2. Probabilistic Formulation: Latent Prompt Modeling and Inference

VaMP recasts prompt tuning as variational inference over a learned latent prompt variable sequence $z = \{z_i\}_{i=J}^{J+H-1}$ , where each $z_i$ is injected as a prompt token at transformer layer $i$ in the frozen CLIP text encoder. For each input image $x$ and label $y$ , the framework models an input- and class-conditioned posterior over $z$ :

$q_\phi(z\mid x, y) = \prod_{i=J}^{J+H-1} \mathcal N(z_i; \mu_i, \mathrm{diag}(\sigma_i^2)), \quad [\mu_i, \sigma_i] = \phi_i(\bar f_x)$

where $\bar f_x$ denotes the frozen CLIP image embedding and the $\phi_i$ are small MLPs. Uncertainty and sample-specificity are captured by the distributional posterior.
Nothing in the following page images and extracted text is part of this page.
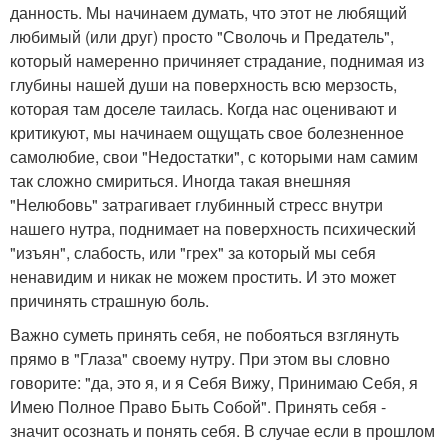
данность. Мы начинаем думать, что этот не любящий
любимый (или друг) просто "Сволочь и Предатель",
который намеренно причиняет страдание, поднимая из
глубины нашей души на поверхность всю мерзость,
которая там доселе таилась. Когда нас оценивают и
критикуют, мы начинаем ощущать свое болезненное
самолюбие, свои "Недостатки", с которыми нам самим
так сложно смириться. Иногда такая внешняя
"Нелюбовь" затрагивает глубинный стресс внутри
нашего нутра, поднимает на поверхность психический
"изъян", слабость, или "грех" за который мы себя
ненавидим и никак не можем простить. И это может
причинять страшную боль.
Важно суметь принять себя, не побояться взглянуть
прямо в "Глаза" своему нутру. При этом вы словно
говорите: "да, это я, и я Себя Вижу, Принимаю Себя, я
Имею Полное Право Быть Собой". Принять себя -
значит осознать и понять себя. В случае если в прошлом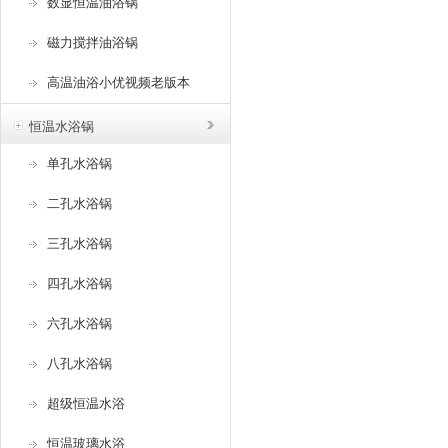
数显恒温油浴锅
磁力搅拌油浴锅
高温油浴小优视频老版本
恒温水浴锅
单孔水浴锅
二孔水浴锅
三孔水浴锅
四孔水浴锅
六孔水浴锅
八孔水浴锅
超级恒温水浴
恒温玻璃水浴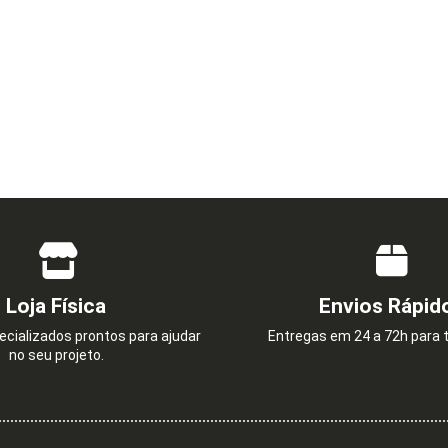
Loja Física
Envios Rápid
cializados prontos para ajudar
Entregas em 24 a 72h para t
no seu projeto.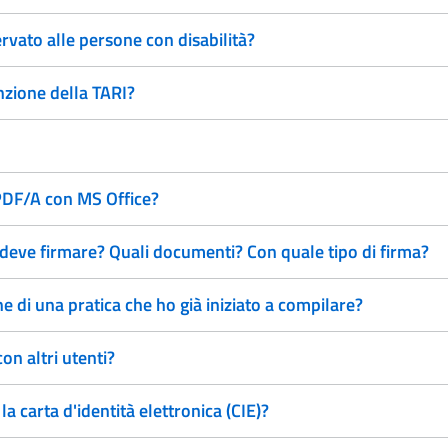
rvato alle persone con disabilità?
nzione della TARI?
 PDF/A con MS Office?
deve firmare? Quali documenti? Con quale tipo di firma?
 di una pratica che ho già iniziato a compilare?
on altri utenti?
 carta d'identità elettronica (CIE)?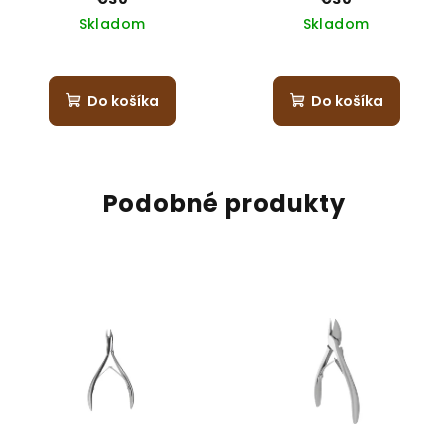
Skladom
Skladom
Do košíka
Do košíka
Podobné produkty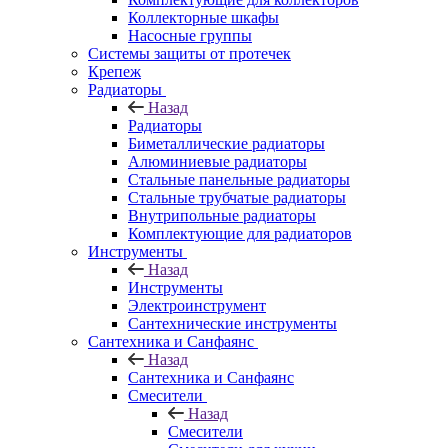
Коллекторные шкафы
Насосные группы
Системы защиты от протечек
Крепеж
Радиаторы
Назад
Радиаторы
Биметаллические радиаторы
Алюминиевые радиаторы
Стальные панельные радиаторы
Стальные трубчатые радиаторы
Внутрипольные радиаторы
Комплектующие для радиаторов
Инструменты
Назад
Инструменты
Электроинструмент
Сантехнические инструменты
Сантехника и Санфаянс
Назад
Сантехника и Санфаянс
Смесители
Назад
Смесители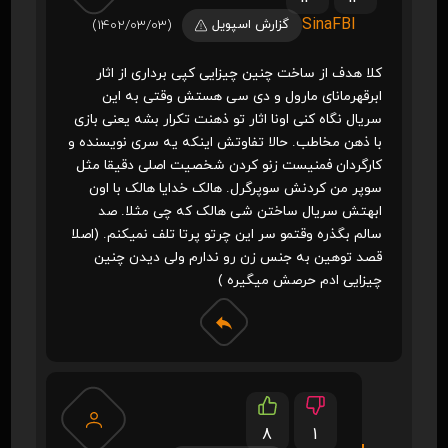
SinaFBI
گزارش اسپویل
(1402/03/03)
کلا هدف از ساخت چنین چیزایی کپی برداری از اثار
ابرقهرمانای مارول و دی سی هستش وقتی به این
سریال نگاه کنی اونا اثار تو ذهنت تکرار بشه یعنی بازی
با ذهن مخاطب. حالا تفاوتش اینکه یه سری نویسنده و
کارگردان فمنیست زنو کردن شخصیت اصلی دقیقا مثل
سوپر من کردنش سوپرگرل. هالک خدایا هالک با اون
ابهتش سریال ساختن شی هالک که چی مثلا. صد
سالم بگذره وقتمو سر این چرتو پرتا تلف نمیکنم. (اصلا
قصد توهین به جنس زن رو ندارم ولی دیدن چنین
چیزایی ادم حرصش میگیره )
8
1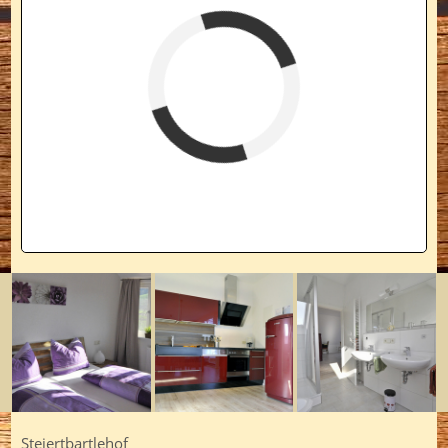
verfügbar (Anreise)
Abreise
verfügbar
belegt
Steiertbartlehof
VaMP employs a class-aware prior, constructed from class prototypes $o_y = \frac{1}{|D_y|}\sum_{x'\in D_y}\bar f_{x'}$ using frozen CLIP features; each layer's prior is parameterized as $[\hat\mu_i, \hat\sigma_i] = \psi_i(o_y)$ for MLPs $\psi_i$ . The prior thus encodes semantic structure beyond mere isotropy (Cheng et al., 27 Nov 2025).

3. Evidence Lower Bound Objective and Optimization

Variational training seeks to maximize the marginal log-likelihood of target labels under the prompted model, realized via the evidence lower bound (ELBO):

$\log p(y\mid x, t) \geq \mathbb{E}_{z \sim q_\phi(z\mid x, y)}[\log p(y\mid x, t, z)] - \mathrm{KL}(q_\phi(z\mid x, y) \| p_\theta(z\mid x, y))$

The first term encourages correct predictions conditioned on the sampled latent prompt sequence $z$ ; the second term regularizes the instance posterior against the class-aware prior, maintaining semantic consistency. Latent sampling is performed per instance and per prompt layer via the reparameterization trick:

$z_i = \mu_i + \sigma_i \odot \epsilon_i, \quad \epsilon_i \sim \mathcal N(0, I)$

All MLPs and prompt generator components are trained end-to-end with the CLIP backbones remaining frozen. Monte Carlo estimation is used for the ELBO expectation in practice (Cheng et al., 27 Nov 2025).

4. Prompt Generation, Model Architecture, and Integration

The VaMP framework is structured as follows:

Visual Encoder: Frozen CLIP ViT extracts image embedding $\bar f_x \in \mathbb R^{d_{vl}}$ .
Posterior MLPs: $\{\phi_i\}$ produce posterior means and standard deviations for each of $H$ prompt-injected transformer layers.
Prior MLPs: $\{\psi_i\}$ generate class-anchored Gaussian priors using the class prototype $o_y$ .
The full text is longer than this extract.